- **DATA TO USE**
= = = = =

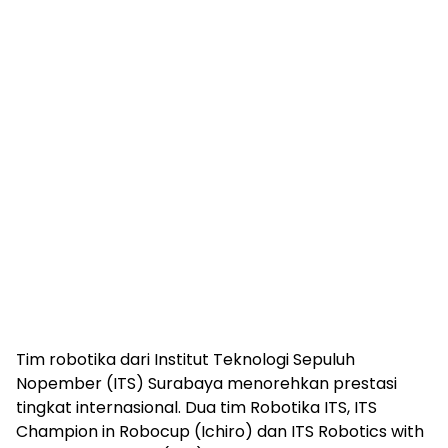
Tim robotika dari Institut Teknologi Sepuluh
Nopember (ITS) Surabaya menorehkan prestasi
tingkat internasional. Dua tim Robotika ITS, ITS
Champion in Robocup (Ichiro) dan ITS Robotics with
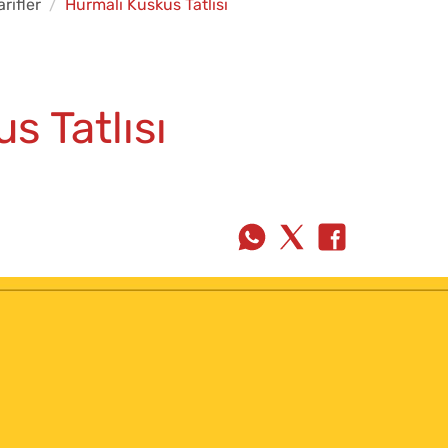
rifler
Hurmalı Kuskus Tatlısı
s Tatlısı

= = = = =

- **TASK DIRECTIONS**
Please transcribe all of the entries word for word, with the pictures left out.

- **RESULT FOR THIS EXERCISE**
Tim robotika dari Institut Teknologi Sepuluh
Nopember (ITS) Surabaya menorehkan prestasi
tingkat internasional. Dua tim Robotika ITS, ITS
Champion in Robocup (Ichiro) dan ITS Robotics with
rifler
Hurmalı Kuskus Tatlısı
s Tatlısı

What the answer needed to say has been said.